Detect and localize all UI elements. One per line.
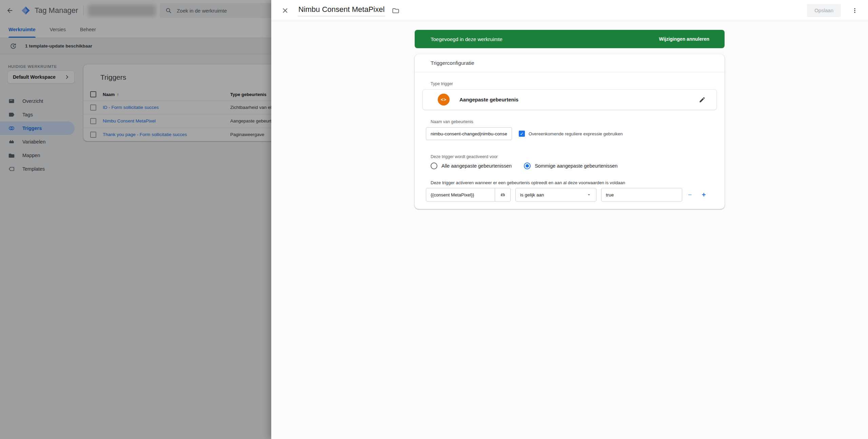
event-name-input[interactable] xyxy=(426,127,512,140)
remove-condition-button[interactable]: − xyxy=(685,190,695,200)
condition-variable-group xyxy=(426,188,511,202)
trigger-type-row: <> Aangepaste gebeurtenis xyxy=(422,89,717,110)
panel-header: Nimbu Consent MetaPixel Opslaan xyxy=(271,0,868,21)
trigger-type-value: Aangepaste gebeurtenis xyxy=(459,97,518,102)
trigger-config-card: Triggerconfiguratie Type trigger <> Aang… xyxy=(415,54,725,209)
conditions-label: Deze trigger activeren wanneer er een ge… xyxy=(431,180,709,185)
fires-on-label: Deze trigger wordt geactiveerd voor xyxy=(431,154,709,159)
custom-event-icon: <> xyxy=(438,94,450,106)
radio-all-label: Alle aangepaste gebeurtenissen xyxy=(441,163,512,169)
overflow-menu-button[interactable] xyxy=(850,5,860,16)
save-button[interactable]: Opslaan xyxy=(807,4,841,17)
added-to-workspace-banner: Toegevoegd in deze werkruimte Wijziginge… xyxy=(415,30,725,48)
type-trigger-label: Type trigger xyxy=(431,81,709,86)
regex-checkbox-label: Overeenkomende reguliere expressie gebru… xyxy=(529,131,623,136)
dropdown-caret-icon xyxy=(586,192,592,197)
operator-value: is gelijk aan xyxy=(520,192,544,197)
condition-value-input[interactable] xyxy=(601,188,682,202)
close-icon xyxy=(281,7,289,14)
condition-row: is gelijk aan − + xyxy=(431,188,709,202)
edit-trigger-type-button[interactable] xyxy=(697,94,708,105)
event-name-label: Naam van gebeurtenis xyxy=(431,119,709,124)
config-card-title: Triggerconfiguratie xyxy=(415,54,725,72)
radio-some-label: Sommige aangepaste gebeurtenissen xyxy=(535,163,617,169)
trigger-detail-panel: Nimbu Consent MetaPixel Opslaan Toegevoe… xyxy=(271,0,868,439)
regex-checkbox[interactable]: ✓ xyxy=(519,131,525,137)
radio-all-custom-events[interactable] xyxy=(431,163,437,169)
move-to-folder-button[interactable] xyxy=(391,5,401,16)
trigger-name-field[interactable]: Nimbu Consent MetaPixel xyxy=(298,4,385,16)
kebab-menu-icon xyxy=(851,7,858,14)
close-button[interactable] xyxy=(280,5,290,16)
condition-operator-select[interactable]: is gelijk aan xyxy=(515,188,596,202)
variable-picker-button[interactable] xyxy=(495,188,510,201)
edit-pencil-icon xyxy=(699,96,706,103)
add-condition-button[interactable]: + xyxy=(699,190,709,200)
banner-text: Toegevoegd in deze werkruimte xyxy=(431,36,502,42)
condition-variable-input[interactable] xyxy=(426,188,495,201)
radio-some-custom-events[interactable] xyxy=(524,163,531,169)
cancel-changes-button[interactable]: Wijzigingen annuleren xyxy=(659,36,709,42)
variable-brick-icon xyxy=(499,191,507,198)
folder-outline-icon xyxy=(392,7,399,14)
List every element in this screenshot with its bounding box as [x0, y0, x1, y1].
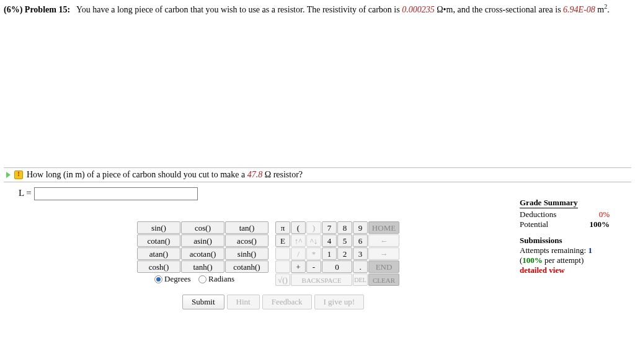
- area-unit-base: m: [597, 5, 604, 14]
- asin-button[interactable]: asin(): [181, 234, 224, 247]
- question-value: 47.8: [247, 170, 263, 179]
- num2-button[interactable]: 2: [337, 247, 352, 260]
- clear-button[interactable]: CLEAR: [368, 273, 399, 286]
- acos-button[interactable]: acos(): [225, 234, 269, 247]
- function-keys: sin() cos() tan() cotan() asin() acos() …: [137, 221, 269, 286]
- num8-button[interactable]: 8: [337, 221, 352, 234]
- attempts-label: Attempts remaining:: [520, 246, 588, 255]
- cosh-button[interactable]: cosh(): [137, 260, 180, 273]
- rparen-button[interactable]: ): [306, 221, 321, 234]
- num9-button[interactable]: 9: [353, 221, 368, 234]
- sinh-button[interactable]: sinh(): [225, 247, 269, 260]
- right-button[interactable]: →: [368, 247, 399, 260]
- degrees-radio[interactable]: [154, 275, 162, 283]
- grade-summary-header: Grade Summary: [520, 198, 578, 208]
- num7-button[interactable]: 7: [322, 221, 337, 234]
- num3-button[interactable]: 3: [353, 247, 368, 260]
- radians-label: Radians: [208, 274, 234, 284]
- grade-summary: Grade Summary Deductions 0% Potential 10…: [520, 198, 619, 275]
- detailed-view-link[interactable]: detailed view: [520, 265, 619, 275]
- minus-button[interactable]: -: [306, 260, 321, 273]
- question-bar: How long (in m) of a piece of carbon sho…: [4, 167, 631, 182]
- num6-button[interactable]: 6: [353, 234, 368, 247]
- expand-icon[interactable]: [6, 172, 11, 178]
- cotanh-button[interactable]: cotanh(): [225, 260, 269, 273]
- problem-text-1: You have a long piece of carbon that you…: [76, 5, 402, 14]
- home-button[interactable]: HOME: [368, 221, 399, 234]
- feedback-button[interactable]: Feedback: [262, 295, 312, 309]
- num5-button[interactable]: 5: [337, 234, 352, 247]
- per-attempt-value: 100%: [522, 255, 543, 265]
- deductions-label: Deductions: [520, 210, 556, 220]
- dot-button[interactable]: .: [353, 260, 368, 273]
- lparen-button[interactable]: (: [291, 221, 306, 234]
- numpad: π ( ) 7 8 9 HOME E ↑^ ^↓ 4 5 6 ←: [275, 221, 400, 286]
- slash-button[interactable]: /: [291, 247, 306, 260]
- attempts-value: 1: [588, 246, 592, 255]
- potential-value: 100%: [590, 220, 610, 229]
- question-text-before: How long (in m) of a piece of carbon sho…: [27, 170, 247, 179]
- area-value: 6.94E-08: [563, 5, 595, 14]
- submit-button[interactable]: Submit: [182, 295, 224, 309]
- end-button[interactable]: END: [368, 260, 399, 273]
- question-text-after: Ω resistor?: [262, 170, 303, 179]
- num0-button[interactable]: 0: [322, 260, 352, 273]
- answer-input[interactable]: [34, 187, 198, 200]
- warning-icon: [14, 171, 23, 179]
- radians-radio[interactable]: [198, 275, 206, 283]
- down-button[interactable]: ^↓: [306, 234, 321, 247]
- potential-label: Potential: [520, 220, 548, 229]
- cos-button[interactable]: cos(): [181, 221, 224, 234]
- num1-button[interactable]: 1: [322, 247, 337, 260]
- action-row: Submit Hint Feedback I give up!: [155, 295, 631, 309]
- cotan-button[interactable]: cotan(): [137, 234, 180, 247]
- plus-button[interactable]: +: [291, 260, 306, 273]
- problem-text-2: , and the cross-sectional area is: [453, 5, 563, 14]
- tan-button[interactable]: tan(): [225, 221, 269, 234]
- sin-button[interactable]: sin(): [137, 221, 180, 234]
- resistivity-value: 0.000235: [402, 5, 435, 14]
- giveup-button[interactable]: I give up!: [314, 295, 365, 309]
- left-button[interactable]: ←: [368, 234, 399, 247]
- problem-period: .: [607, 5, 610, 14]
- degrees-label: Degrees: [164, 274, 191, 284]
- per-attempt-b: per attempt): [543, 255, 584, 265]
- blank1-button: [275, 247, 290, 260]
- del-button[interactable]: DEL: [353, 273, 368, 286]
- sqrt-button[interactable]: √(): [275, 273, 290, 286]
- e-button[interactable]: E: [275, 234, 290, 247]
- problem-statement: (6%) Problem 15: You have a long piece o…: [4, 2, 631, 16]
- up-button[interactable]: ↑^: [291, 234, 306, 247]
- star-button[interactable]: *: [306, 247, 321, 260]
- problem-weight: (6%): [4, 5, 22, 14]
- tanh-button[interactable]: tanh(): [181, 260, 224, 273]
- hint-button[interactable]: Hint: [227, 295, 260, 309]
- resistivity-unit: Ω•m: [437, 5, 453, 14]
- atan-button[interactable]: atan(): [137, 247, 180, 260]
- pi-button[interactable]: π: [275, 221, 290, 234]
- backspace-button[interactable]: BACKSPACE: [291, 273, 352, 286]
- submissions-header: Submissions: [520, 236, 619, 246]
- deductions-value: 0%: [599, 210, 610, 220]
- answer-var-label: L =: [19, 188, 34, 198]
- problem-title: Problem 15:: [25, 5, 70, 14]
- blank2-button: [275, 260, 290, 273]
- calculator: sin() cos() tan() cotan() asin() acos() …: [137, 221, 400, 286]
- num4-button[interactable]: 4: [322, 234, 337, 247]
- acotan-button[interactable]: acotan(): [181, 247, 224, 260]
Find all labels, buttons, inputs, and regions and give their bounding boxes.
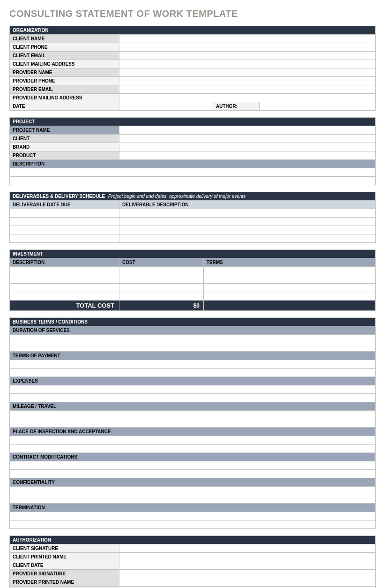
inv-terms-3[interactable] xyxy=(204,284,376,292)
field-confidentiality-1[interactable] xyxy=(10,487,376,495)
label-provider-mailing: PROVIDER MAILING ADDRESS xyxy=(10,94,119,102)
deliverable-desc-2[interactable] xyxy=(119,218,376,226)
field-project-name[interactable] xyxy=(119,126,376,135)
deliverable-desc-1[interactable] xyxy=(119,209,376,218)
inv-cost-3[interactable] xyxy=(119,284,204,292)
deliverable-desc-4[interactable] xyxy=(119,234,376,243)
field-provider-email[interactable] xyxy=(119,85,376,94)
col-deliverable-date: DELIVERABLE DATE DUE xyxy=(10,201,119,209)
col-deliverable-desc: DELIVERABLE DESCRIPTION xyxy=(119,201,376,209)
label-description: DESCRIPTION xyxy=(10,160,376,168)
investment-table: INVESTMENT DESCRIPTION COST TERMS TOTAL … xyxy=(9,249,376,311)
inv-desc-1[interactable] xyxy=(10,267,119,275)
terms-table: BUSINESS TERMS / CONDITIONS DURATION OF … xyxy=(9,317,376,529)
label-client-signature: CLIENT SIGNATURE xyxy=(10,544,119,553)
deliverable-date-3[interactable] xyxy=(10,226,119,234)
field-duration-1[interactable] xyxy=(10,335,376,343)
label-client-name: CLIENT NAME xyxy=(10,35,119,43)
field-client-phone[interactable] xyxy=(119,43,376,52)
field-modifications-1[interactable] xyxy=(10,461,376,470)
field-modifications-2[interactable] xyxy=(10,470,376,478)
terms-header: BUSINESS TERMS / CONDITIONS xyxy=(10,318,376,326)
label-author: AUTHOR: xyxy=(213,102,260,111)
label-project-client: CLIENT xyxy=(10,135,119,143)
field-client-date[interactable] xyxy=(119,561,376,570)
total-cost-label: TOTAL COST xyxy=(10,301,119,311)
deliverable-date-4[interactable] xyxy=(10,234,119,243)
field-provider-phone[interactable] xyxy=(119,77,376,85)
label-client-mailing: CLIENT MAILING ADDRESS xyxy=(10,60,119,68)
total-cost-blank xyxy=(204,301,376,311)
total-cost-value: $0 xyxy=(119,301,204,311)
field-description-1[interactable] xyxy=(10,168,376,177)
label-provider-printed-name: PROVIDER PRINTED NAME xyxy=(10,578,119,587)
field-inspection-2[interactable] xyxy=(10,445,376,453)
field-inspection-1[interactable] xyxy=(10,436,376,445)
field-provider-name[interactable] xyxy=(119,68,376,77)
field-client-name[interactable] xyxy=(119,35,376,43)
label-duration: DURATION OF SERVICES xyxy=(10,326,376,335)
label-client-phone: CLIENT PHONE xyxy=(10,43,119,52)
label-client-date: CLIENT DATE xyxy=(10,561,119,570)
inv-cost-4[interactable] xyxy=(119,292,204,301)
inv-terms-2[interactable] xyxy=(204,275,376,284)
field-provider-mailing[interactable] xyxy=(119,94,376,102)
inv-desc-2[interactable] xyxy=(10,275,119,284)
field-expenses-2[interactable] xyxy=(10,394,376,402)
field-author[interactable] xyxy=(260,102,376,111)
field-confidentiality-2[interactable] xyxy=(10,495,376,504)
investment-header: INVESTMENT xyxy=(10,250,376,258)
field-client-mailing[interactable] xyxy=(119,60,376,68)
field-expenses-1[interactable] xyxy=(10,385,376,394)
deliverable-desc-3[interactable] xyxy=(119,226,376,234)
organization-header: ORGANIZATION xyxy=(10,26,376,35)
label-date: DATE xyxy=(10,102,119,111)
label-client-email: CLIENT EMAIL xyxy=(10,52,119,60)
label-provider-signature: PROVIDER SIGNATURE xyxy=(10,570,119,578)
field-brand[interactable] xyxy=(119,143,376,151)
authorization-table: AUTHORIZATION CLIENT SIGNATURE CLIENT PR… xyxy=(9,535,376,588)
inv-desc-3[interactable] xyxy=(10,284,119,292)
label-product: PRODUCT xyxy=(10,151,119,160)
field-project-client[interactable] xyxy=(119,135,376,143)
field-provider-signature[interactable] xyxy=(119,570,376,578)
field-product[interactable] xyxy=(119,151,376,160)
label-client-printed-name: CLIENT PRINTED NAME xyxy=(10,553,119,561)
field-payment-1[interactable] xyxy=(10,360,376,369)
inv-terms-4[interactable] xyxy=(204,292,376,301)
deliverable-date-2[interactable] xyxy=(10,218,119,226)
field-duration-2[interactable] xyxy=(10,343,376,352)
label-provider-email: PROVIDER EMAIL xyxy=(10,85,119,94)
field-mileage-1[interactable] xyxy=(10,411,376,419)
deliverables-table: DELIVERABLES & DELIVERY SCHEDULE Project… xyxy=(9,192,376,243)
field-mileage-2[interactable] xyxy=(10,419,376,428)
field-termination-2[interactable] xyxy=(10,520,376,529)
inv-terms-1[interactable] xyxy=(204,267,376,275)
field-termination-1[interactable] xyxy=(10,512,376,520)
label-payment: TERMS OF PAYMENT xyxy=(10,352,376,360)
field-client-signature[interactable] xyxy=(119,544,376,553)
inv-desc-4[interactable] xyxy=(10,292,119,301)
field-description-2[interactable] xyxy=(10,177,376,185)
inv-cost-1[interactable] xyxy=(119,267,204,275)
project-header: PROJECT xyxy=(10,118,376,126)
field-payment-2[interactable] xyxy=(10,369,376,377)
inv-cost-2[interactable] xyxy=(119,275,204,284)
label-termination: TERMINATION xyxy=(10,504,376,512)
deliverable-date-1[interactable] xyxy=(10,209,119,218)
label-provider-date: PROVIDER DATE xyxy=(10,587,119,588)
field-client-email[interactable] xyxy=(119,52,376,60)
deliverables-hint: Project begin and end dates, approximate… xyxy=(108,194,246,199)
deliverables-header: DELIVERABLES & DELIVERY SCHEDULE Project… xyxy=(10,192,376,201)
field-client-printed-name[interactable] xyxy=(119,553,376,561)
field-provider-date[interactable] xyxy=(119,587,376,588)
field-date[interactable] xyxy=(119,102,213,111)
col-inv-cost: COST xyxy=(119,258,204,267)
col-inv-desc: DESCRIPTION xyxy=(10,258,119,267)
deliverables-header-text: DELIVERABLES & DELIVERY SCHEDULE xyxy=(13,194,105,199)
label-expenses: EXPENSES xyxy=(10,377,376,385)
page-title: CONSULTING STATEMENT OF WORK TEMPLATE xyxy=(9,8,376,19)
label-brand: BRAND xyxy=(10,143,119,151)
label-confidentiality: CONFIDENTIALITY xyxy=(10,478,376,487)
field-provider-printed-name[interactable] xyxy=(119,578,376,587)
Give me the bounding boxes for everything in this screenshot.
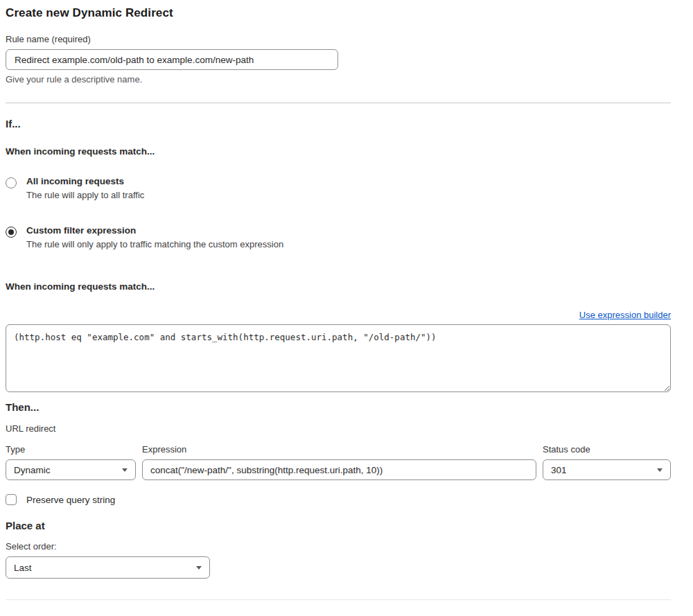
match-heading: When incoming requests match... (6, 146, 671, 157)
rule-name-input[interactable] (6, 49, 338, 70)
place-at-heading: Place at (6, 520, 671, 531)
radio-desc-custom-filter: The rule will only apply to traffic matc… (26, 239, 283, 249)
radio-option-custom-filter[interactable]: Custom filter expression The rule will o… (6, 225, 671, 249)
radio-desc-all-requests: The rule will apply to all traffic (26, 190, 144, 200)
rule-name-help: Give your rule a descriptive name. (6, 74, 671, 85)
radio-unselected-icon[interactable] (6, 177, 17, 188)
select-order-label: Select order: (6, 541, 671, 552)
filter-expression-textarea[interactable]: (http.host eq "example.com" and starts_w… (6, 324, 671, 392)
radio-selected-icon[interactable] (6, 227, 17, 238)
type-select-value: Dynamic (14, 465, 51, 475)
use-expression-builder-link[interactable]: Use expression builder (579, 310, 671, 320)
radio-option-all-requests[interactable]: All incoming requests The rule will appl… (6, 176, 671, 200)
type-select[interactable]: Dynamic (6, 459, 136, 480)
url-redirect-label: URL redirect (6, 423, 671, 434)
then-heading: Then... (6, 401, 671, 413)
radio-label-all-requests: All incoming requests (26, 176, 144, 186)
if-heading: If... (6, 118, 671, 130)
order-select-value: Last (14, 563, 32, 573)
radio-label-custom-filter: Custom filter expression (26, 225, 283, 236)
chevron-down-icon (657, 468, 663, 472)
preserve-query-string-label: Preserve query string (26, 495, 115, 505)
chevron-down-icon (196, 566, 202, 570)
create-redirect-form: Create new Dynamic Redirect Rule name (r… (6, 6, 671, 616)
expression-heading: When incoming requests match... (6, 281, 671, 292)
section-divider (6, 103, 671, 103)
order-select[interactable]: Last (6, 556, 210, 579)
type-label: Type (6, 444, 136, 455)
expression-label: Expression (142, 444, 536, 455)
status-code-select-value: 301 (551, 465, 567, 475)
preserve-query-string-option[interactable]: Preserve query string (6, 494, 671, 505)
redirect-expression-input[interactable] (142, 459, 536, 480)
checkbox-unchecked-icon[interactable] (6, 494, 17, 505)
status-code-select[interactable]: 301 (543, 459, 671, 480)
status-code-label: Status code (543, 444, 671, 455)
rule-name-label: Rule name (required) (6, 34, 671, 44)
page-title: Create new Dynamic Redirect (6, 6, 671, 20)
footer-divider (6, 599, 671, 600)
chevron-down-icon (122, 468, 128, 472)
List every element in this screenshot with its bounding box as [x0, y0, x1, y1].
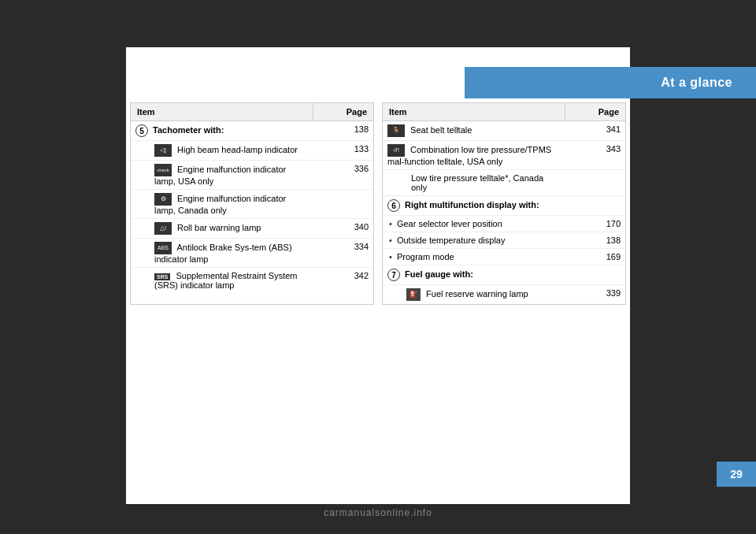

_What you should do_:
Some lines above contain the word "Create". Copy each of them.

_Exercise solution_:
create-redirect-form: Create new Dynamic Redirect Rule name (r… (6, 6, 671, 616)
page-title: Create new Dynamic Redirect (6, 6, 671, 20)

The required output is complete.